Regocijada la madre por la reaparición de la hija que ya creía muerta desde hacia mucho. Kporoye fue liberada de inmediato y vestida como su rango le mandaba. El Ajero proclamo también la abolición de los sacrificios humanos en su reino. Ella le dijo a sus padres que sus problemas principales eran encontrar a su hijo y al padre de este. En aquel momento Ejiede partía de Okemesi en busca de Kporoye. Al llegar a Ijero. El se vistió con harapos para evitar ser reconocido y espero al lado del camino al Río. En su ruta hacia este Kporoye vio a Ejiede y lo reconoció a pesar del estrafalario ropaje que traía. Otro día el se disfrazo de vendedor de leña y Kporoye también lo reconoció, pero como en la vez anterior, no dijo nada.

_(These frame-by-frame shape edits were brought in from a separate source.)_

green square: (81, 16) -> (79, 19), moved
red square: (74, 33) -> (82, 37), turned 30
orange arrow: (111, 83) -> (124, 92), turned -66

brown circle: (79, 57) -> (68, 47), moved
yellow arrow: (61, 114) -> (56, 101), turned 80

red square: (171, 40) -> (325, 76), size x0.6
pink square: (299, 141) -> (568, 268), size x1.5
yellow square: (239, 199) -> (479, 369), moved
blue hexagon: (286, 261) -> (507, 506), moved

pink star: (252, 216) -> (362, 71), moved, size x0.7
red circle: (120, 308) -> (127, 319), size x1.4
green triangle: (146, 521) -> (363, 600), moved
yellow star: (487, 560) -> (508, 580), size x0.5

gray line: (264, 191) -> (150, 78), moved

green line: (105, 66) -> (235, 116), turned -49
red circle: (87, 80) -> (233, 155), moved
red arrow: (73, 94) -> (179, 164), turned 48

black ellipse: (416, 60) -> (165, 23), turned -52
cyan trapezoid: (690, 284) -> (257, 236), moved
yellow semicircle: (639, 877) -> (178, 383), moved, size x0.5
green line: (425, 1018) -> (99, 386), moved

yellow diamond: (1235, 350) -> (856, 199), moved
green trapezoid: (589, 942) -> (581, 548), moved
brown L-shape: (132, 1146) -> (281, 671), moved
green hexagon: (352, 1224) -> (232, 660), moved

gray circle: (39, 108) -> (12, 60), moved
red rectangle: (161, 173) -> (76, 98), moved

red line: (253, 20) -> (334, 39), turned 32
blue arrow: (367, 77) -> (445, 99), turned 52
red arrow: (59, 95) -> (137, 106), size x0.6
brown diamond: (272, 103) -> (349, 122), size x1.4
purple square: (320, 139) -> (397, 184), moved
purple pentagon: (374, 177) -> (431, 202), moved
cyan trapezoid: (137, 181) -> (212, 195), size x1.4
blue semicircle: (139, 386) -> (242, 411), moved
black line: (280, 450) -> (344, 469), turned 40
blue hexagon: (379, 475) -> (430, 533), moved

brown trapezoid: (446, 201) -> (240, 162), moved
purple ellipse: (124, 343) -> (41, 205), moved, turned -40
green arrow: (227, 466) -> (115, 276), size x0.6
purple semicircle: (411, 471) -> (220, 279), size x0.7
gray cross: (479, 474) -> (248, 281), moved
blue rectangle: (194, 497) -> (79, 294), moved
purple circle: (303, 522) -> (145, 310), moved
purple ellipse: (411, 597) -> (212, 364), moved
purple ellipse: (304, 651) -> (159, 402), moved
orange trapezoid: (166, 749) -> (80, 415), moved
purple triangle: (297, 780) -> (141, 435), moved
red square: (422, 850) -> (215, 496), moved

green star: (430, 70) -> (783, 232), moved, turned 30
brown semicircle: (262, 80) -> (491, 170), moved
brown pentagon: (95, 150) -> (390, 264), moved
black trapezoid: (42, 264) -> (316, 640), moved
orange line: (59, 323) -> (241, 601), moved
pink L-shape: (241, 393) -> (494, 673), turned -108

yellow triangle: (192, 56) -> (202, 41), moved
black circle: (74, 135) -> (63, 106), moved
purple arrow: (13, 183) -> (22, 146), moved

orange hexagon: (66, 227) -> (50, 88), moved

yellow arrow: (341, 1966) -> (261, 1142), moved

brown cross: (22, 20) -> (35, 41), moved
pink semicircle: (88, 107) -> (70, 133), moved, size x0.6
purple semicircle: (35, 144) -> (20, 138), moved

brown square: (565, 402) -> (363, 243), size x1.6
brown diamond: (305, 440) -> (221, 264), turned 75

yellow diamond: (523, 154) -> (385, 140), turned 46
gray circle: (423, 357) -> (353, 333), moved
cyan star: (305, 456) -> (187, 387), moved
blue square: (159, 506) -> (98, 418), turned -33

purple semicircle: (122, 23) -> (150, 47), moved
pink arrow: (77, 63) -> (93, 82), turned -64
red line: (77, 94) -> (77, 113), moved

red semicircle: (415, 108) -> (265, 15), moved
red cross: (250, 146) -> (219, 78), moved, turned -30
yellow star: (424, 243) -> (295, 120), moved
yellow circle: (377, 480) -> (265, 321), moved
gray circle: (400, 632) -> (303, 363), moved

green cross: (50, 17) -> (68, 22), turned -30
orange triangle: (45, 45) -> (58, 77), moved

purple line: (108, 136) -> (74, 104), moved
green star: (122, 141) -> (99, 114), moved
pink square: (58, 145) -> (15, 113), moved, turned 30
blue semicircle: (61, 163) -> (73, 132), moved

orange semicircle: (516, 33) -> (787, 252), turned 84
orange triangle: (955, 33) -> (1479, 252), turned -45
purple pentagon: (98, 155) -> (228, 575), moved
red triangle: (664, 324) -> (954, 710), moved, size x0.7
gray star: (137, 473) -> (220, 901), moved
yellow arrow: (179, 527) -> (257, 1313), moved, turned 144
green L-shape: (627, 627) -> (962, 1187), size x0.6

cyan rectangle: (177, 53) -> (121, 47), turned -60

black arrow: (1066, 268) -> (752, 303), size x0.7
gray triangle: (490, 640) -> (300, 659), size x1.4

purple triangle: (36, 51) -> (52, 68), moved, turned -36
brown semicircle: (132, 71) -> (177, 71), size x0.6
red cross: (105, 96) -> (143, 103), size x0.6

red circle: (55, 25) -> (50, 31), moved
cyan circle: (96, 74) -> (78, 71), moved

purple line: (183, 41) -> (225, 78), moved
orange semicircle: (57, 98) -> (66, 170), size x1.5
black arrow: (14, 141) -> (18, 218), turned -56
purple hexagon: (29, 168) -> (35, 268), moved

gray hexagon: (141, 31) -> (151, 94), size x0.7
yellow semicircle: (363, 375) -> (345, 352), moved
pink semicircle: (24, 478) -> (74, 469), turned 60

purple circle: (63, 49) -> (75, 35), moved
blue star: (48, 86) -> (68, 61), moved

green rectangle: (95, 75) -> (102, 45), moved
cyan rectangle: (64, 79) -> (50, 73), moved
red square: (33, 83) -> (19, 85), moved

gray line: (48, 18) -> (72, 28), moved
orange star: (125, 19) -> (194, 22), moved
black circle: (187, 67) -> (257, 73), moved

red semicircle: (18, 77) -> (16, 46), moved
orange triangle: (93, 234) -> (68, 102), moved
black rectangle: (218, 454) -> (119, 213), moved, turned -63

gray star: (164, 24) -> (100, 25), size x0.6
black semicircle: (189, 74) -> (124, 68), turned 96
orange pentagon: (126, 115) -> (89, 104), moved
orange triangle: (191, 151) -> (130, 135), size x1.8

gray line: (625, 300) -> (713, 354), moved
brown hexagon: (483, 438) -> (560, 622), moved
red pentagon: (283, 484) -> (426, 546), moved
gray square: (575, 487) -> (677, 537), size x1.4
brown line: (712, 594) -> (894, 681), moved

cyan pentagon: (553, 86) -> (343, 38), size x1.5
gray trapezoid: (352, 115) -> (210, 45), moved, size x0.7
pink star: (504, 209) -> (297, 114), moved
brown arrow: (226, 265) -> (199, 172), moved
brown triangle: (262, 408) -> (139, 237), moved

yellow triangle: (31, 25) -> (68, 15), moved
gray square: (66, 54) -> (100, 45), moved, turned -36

Después Ejiede se interno en el bosque, preparo hojas de palmas y se disfrazo con ellas, y comenzó a bailar en dirección a Ijero. Cuando el Ajero. y su familia vieron como este se acercaba. Kporoye les dijo es Orumila, pero estos discreparon pues Ifa no tenia el habito de enmascararse. Luego de mirarlo desde la casa Kporoye salió al jardín a observar el enmascarado, que se le acerco danzando y al llegar a su lado la agarro y escapó con ella. Tan pronto estuvieron fuera de la vista de palacio. Ejiede se despojo de su mascara y se identifico con Kporoye y le rogó a esta que marchara con el. Ella acepto y a fin de evitar el riesgo de ser atacados en el camino, el vistió a Kporoye con la mascara y la siguió como escolta.

Cuando llegaron a su casa en Okemesi. Ejielemere le quito la mascara y Kporoye abrazo a su hijo Olomo, que luego salió a jugar con los otros niños. Transcurrieron algunos días antes de que la gente del pueblos se diera cuenta de que Ejiede había tomado una segunda esposa. Kporoye se estableció con el y tuvieron otros 5 hijos. Una vez la familia estuvo unida la vida se volvió prospera para ellos.